Nella ipotesi prevista dall'ultima parte dell'art. 74 del Codice di procedura penale, secondo la quale, quando il Pretore ritenga di non dovere promuovere l'azione penale, può intervenire il Procuratore della Repubblica per una ulteriore valutazione, i due diversi organi operano non in ragione di un rapporto gerarchico da superiore ad inferiore, ma nella esplicazione di funzioni diverse, necessarie per il raggiungimento dei fini che il processo persegue. Così come il Procuratore generale od il Procuratore della Repubblica - impugnando una sentenza del Tribunale o del Pretore - agiscono in quanto la legge affida loro l'esercizio di una facoltà intesa ad appagare esigenze di giustizia (artt. 512 e 513 del Codice di procedura penale), l'intervento del Procuratore della Repubblica nel suindicato decreto del Pretore deve essere inteso siccome esplicazione di una necessaria funzione processuale, prevista per le stesse esigenze.

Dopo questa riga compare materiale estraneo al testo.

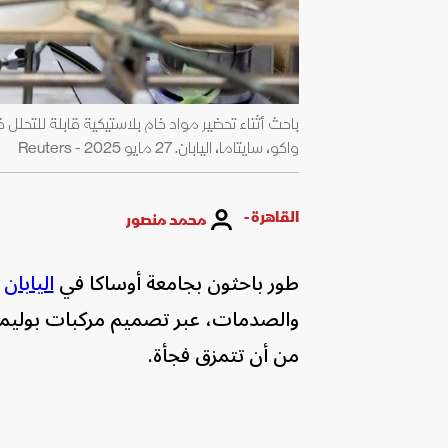
واكو، سايتاما، اليابان. 27 مايو 2025 - Reuters
القاهرة -
محمد منصور
طور باحثون بجامعة أوساكا في
اليابان
ط
والصدمات، عبر تصميم مركبات بوليمر ت
من أن تتمزق فجأة.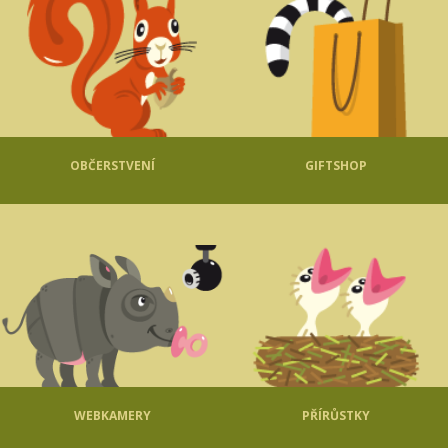
OBČERSTVENÍ
GIFTSHOP
WEBKAMERY
PŘÍRŮSTKY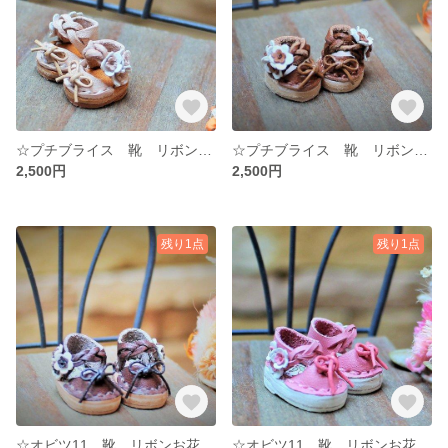
☆プチブライス 靴 リボンお花サンダル お花 ナチュラル ベージュ ☆ プチブライスシューズ ☆ 牛ヌメ革 ドール ハンドメイド ミニチュア
☆プチブライス 靴 リボンお花サンダル お花 茶色 ブラウン ☆ プチブライスシューズ ☆ 牛ヌメ革 ドール ハンドメイド ミニチュア
2,500円
2,500円
残り1点
残り1点
☆オビツ11 靴 リボンお花サンダル お花 こげ茶 ダークブラウン ☆ ミディブライス オビツ１１ ワンダーフロッグ☆ 牛ヌメ革 ドール ハンドメイド ミニチュア
☆オビツ11 靴 リボンお花サンダル お花 桃色 ピンク ☆ ミディブライス オビツ１１ ワンダーフロッグ☆ 牛ヌメ革 ドール ハンドメイド ミニチュア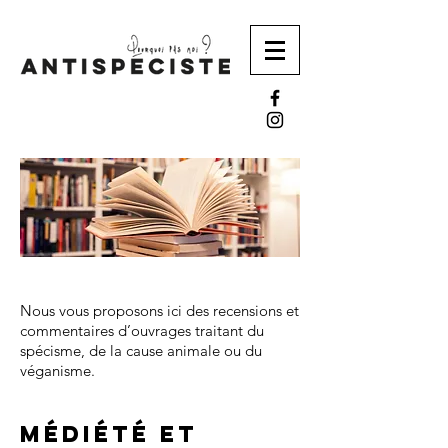
Nous vous proposons ici des recensions et
commentaires d’ouvrages traitant du
spécisme, de la cause animale ou du
véganisme.
médiété et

Né appare esatto che la norma impugnata conferisca al Procuratore della Repubblica un potere di annullamento, siccome ritiene l'ordinanza. Prima che l'art. 74 venisse modificato dall'art. 6 del D. L. L. 14 settembre 1944, n. 288, il provvedimento col quale il P.M. ordinava la trasmissione degli atti in archivio aveva carattere amministrativo ed era revocabile. Anche dopo la emanazione della nuova disposizione di legge, il decreto col quale il giudice dichiara di non doversi promuovere l'azione penale (questa formula non va confusa, siccome fa l'ordinanza, con quella di non doversi procedere che riguarda casi diversi) non chiude né definisce alcun procedimento istruttorio, che anzi dichiara di non volere iniziare, e, riferendosi soltanto all'esperimento di indagini, conserva il carattere di atto che non preclude l'esercizio dell'azione penale.
PER QUESTI MOTIVI
LA CORTE COSTITUZIONALE
dichiara non fondata la questione di legittimità costituzionale dell'art. 74, ultima parte, del Codice di procedura penale, sollevata dal Pretore di Pieve di Cadore con ordinanza del 13 novembre 1963, in riferimento agli artt. 101, primo capoverso, e 107, secondo capoverso, nonché in generale al titolo quarto, sezione prima, della parte seconda della Costituzione.
Così deciso in Roma, in camera di consiglio, nella sede della Corte costituzionale, Palazzo della Consulta, il 3 dicembre 1964.
Gaspare AMBROSINI - Giuseppe CASTELLI AVOLIO - Antonino PAPALDO - Nicola JAEGER - Giovanni CASSANDRO - Biagio PETROCELLI - Antonio MANCA - Aldo SANDULLI - Giuseppe BRANCA - Michele FRAGALI - Costantino MORTATI - Giuseppe CHIARELLI – Giuseppe VERZì - Giovanni Battista BENEDETTI - Francesco Paolo BONIFACIO.
Depositata in Cancelleria il 7 dicembre 1964.